### Description of the task
Go line by line through the records below. Copy whichever lines contain the string "оплаты".

### Material provided
^^^^^^^^^^^^^^^^
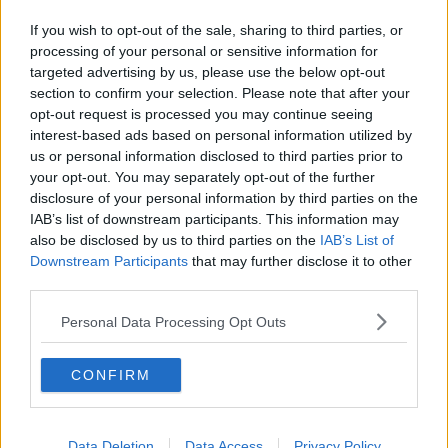
Giovanisì in tour, seconda fase per 9.300 studenti
If you wish to opt-out of the sale, sharing to third parties, or
Poste cerca portalettere, come candidarsi
processing of your personal or sensitive information for
targeted advertising by us, please use the below opt-out
​Trasporto pubblico, agevolazioni per gli studenti
section to confirm your selection. Please note that after your
opt-out request is processed you may continue seeing
interest-based ads based on personal information utilized by
A Carrara il campionato italiano di Geografia
us or personal information disclosed to third parties prior to
your opt-out. You may separately opt-out of the further
Fontia, generazioni unite nel ricordo
disclosure of your personal information by third parties on the
IAB’s list of downstream participants. This information may
Scuola, in liquidazione i contributi alle famiglie
also be disclosed by us to third parties on the
IAB’s List of
Downstream Participants
that may further disclose it to other
Vitalizio del marmo, pagamento del quinto
third parties.
bimestre
"Scuola Resistenza", 1000 euro agli studenti
Personal Data Processing Opt Outs
Versi nel vento alla Mondadori di Massa
CONFIRM
Aspiranti giudici popolari, avanti c'è posto
Ucraina, raccolta beni verso la città gemellata
Data Deletion
Data Access
Privacy Policy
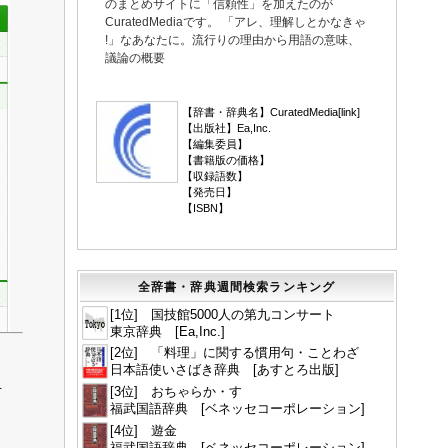
のまとめサイトに「信頼性」を加えたのが
CuratedMediaです。 「アレ、理解しとかなきゃ
!」なあなたに。流行りの理由から用語の意味、
議論の概要
▼
【辞書・辞典名】CuratedMedia[
link
]
【出版社】Ea,Inc.
【編集委員】
【書籍版の価格】
【収録語数】
【発売日】
【ISBN】
全辞書・辞典週間検索ランキング
[1位] 国技館5000人の第九コンサート
東京辞典 [Ea,Inc.]
[2位] 「料理」に関する慣用句・ことわざ
日本語使いさばき辞典 [あすとろ出版]
対
[3位] おちゃらか・す
福武国語辞典 [ベネッセコーポレーション]
。
[4位] 遊金
福武国語辞典 [ベネッセコーポレーション]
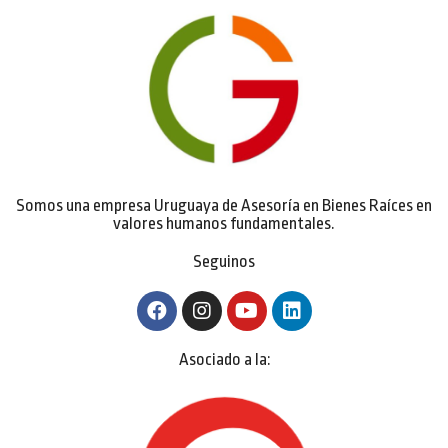
Somos una empresa Uruguaya de Asesoría en Bienes Raíces en
valores humanos fundamentales.
Seguinos
Asociado a la:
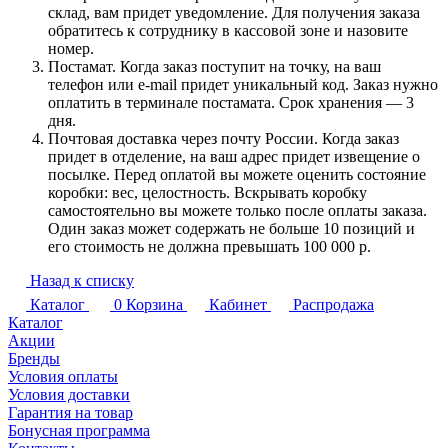
склад, вам придет уведомление. Для получения заказа
обратитесь к сотруднику в кассовой зоне и назовите
номер.
Постамат. Когда заказ поступит на точку, на ваш
телефон или e-mail придет уникальный код. Заказ нужно
оплатить в терминале постамата. Срок хранения — 3
дня.
Почтовая доставка через почту России. Когда заказ
придет в отделение, на ваш адрес придет извещение о
посылке. Перед оплатой вы можете оценить состояние
коробки: вес, целостность. Вскрывать коробку
самостоятельно вы можете только после оплаты заказа.
Один заказ может содержать не больше 10 позиций и
его стоимость не должна превышать 100 000 р.
Назад к списку
Каталог
0
Корзина
Кабинет
Распродажа
Каталог
Акции
Бренды
Условия оплаты
Условия доставки
Гарантия на товар
Бонусная программа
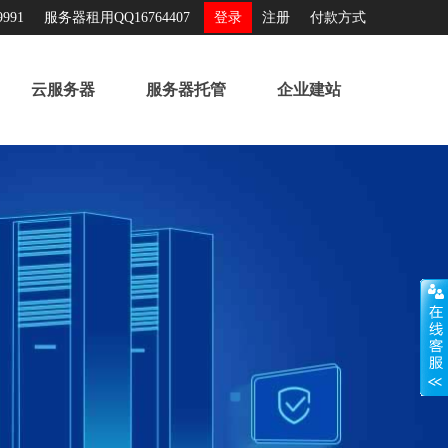
991
服务器租用QQ16764407
登录
注册
付款方式
云服务器
服务器托管
企业建站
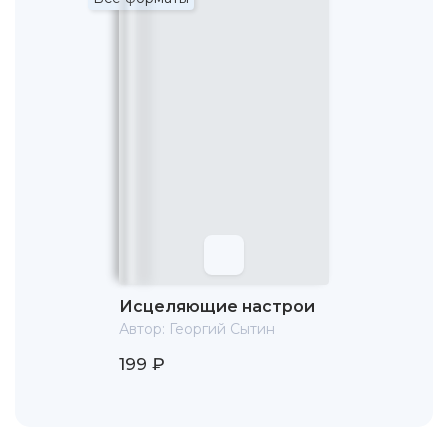
Исцеляющие настрои
Автор:
Георгий Сытин
199 ₽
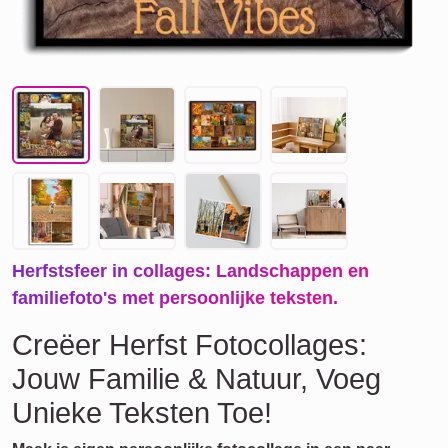
Herfstsfeer in collages: Landschappen en
familiefoto's met persoonlijke teksten.
Creëer Herfst Fotocollages:
Jouw Familie & Natuur, Voeg
Unieke Teksten Toe!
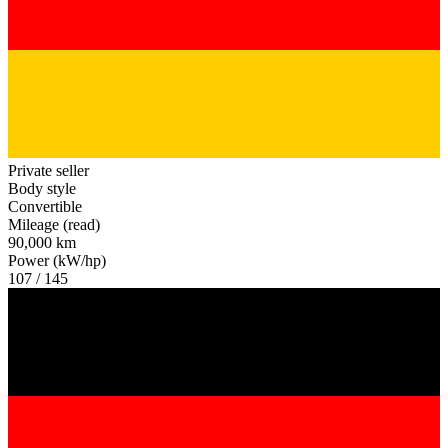
Private seller
Body style
Convertible
Mileage (read)
90,000 km
Power (kW/hp)
107 / 145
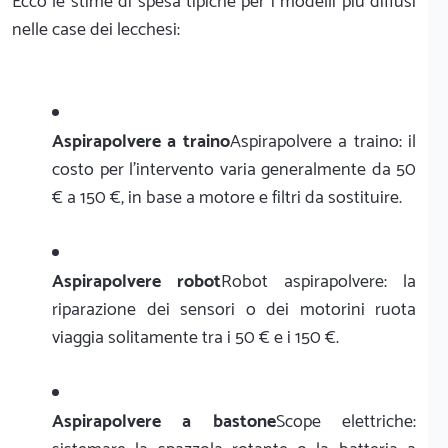
Ecco le stime di spesa tipiche per i modelli più diffusi
nelle case dei lecchesi:
Aspirapolvere a traino
Aspirapolvere a traino: il
costo per l'intervento varia generalmente da 50
€ a 150 €, in base a motore e filtri da sostituire.
Aspirapolvere robot
Robot aspirapolvere: la
riparazione dei sensori o dei motorini ruota
viaggia solitamente tra i 50 € e i 150 €.
Aspirapolvere a bastone
Scope elettriche:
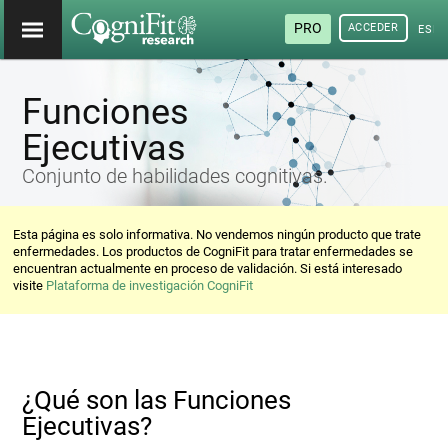
PRO
ACCEDER
ESP
Funciones
Ejecutivas
Conjunto de habilidades cognitivas.
Esta página es solo informativa. No vendemos ningún producto que trate
enfermedades. Los productos de CogniFit para tratar enfermedades se
encuentran actualmente en proceso de validación. Si está interesado
visite
Plataforma de investigación CogniFit
¿Qué son las Funciones
Ejecutivas?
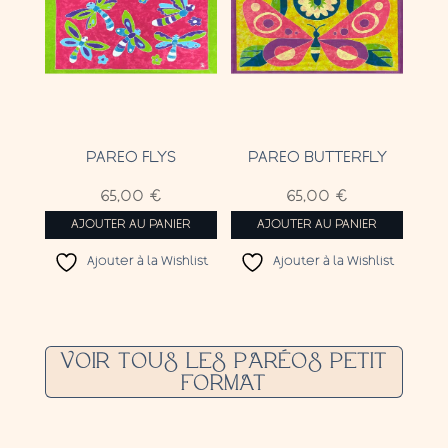
PAREO FLYS
PAREO BUTTERFLY
65,00
€
65,00
€
AJOUTER AU PANIER
AJOUTER AU PANIER
Ajouter à la Wishlist
Ajouter à la Wishlist
VOIR TOUS LES PARÉOS PETIT
FORMAT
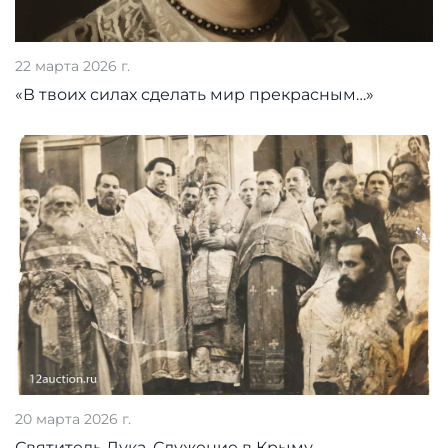
22 марта 2026 г.
«В твоих силах сделать мир прекрасным…»
20 марта 2026 г.
Святитель Лука. Служение в Крыму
^^^^^^^^^^^^^^^^
### Task output
самостоятельно вы можете только после оплаты заказа.
Условия оплаты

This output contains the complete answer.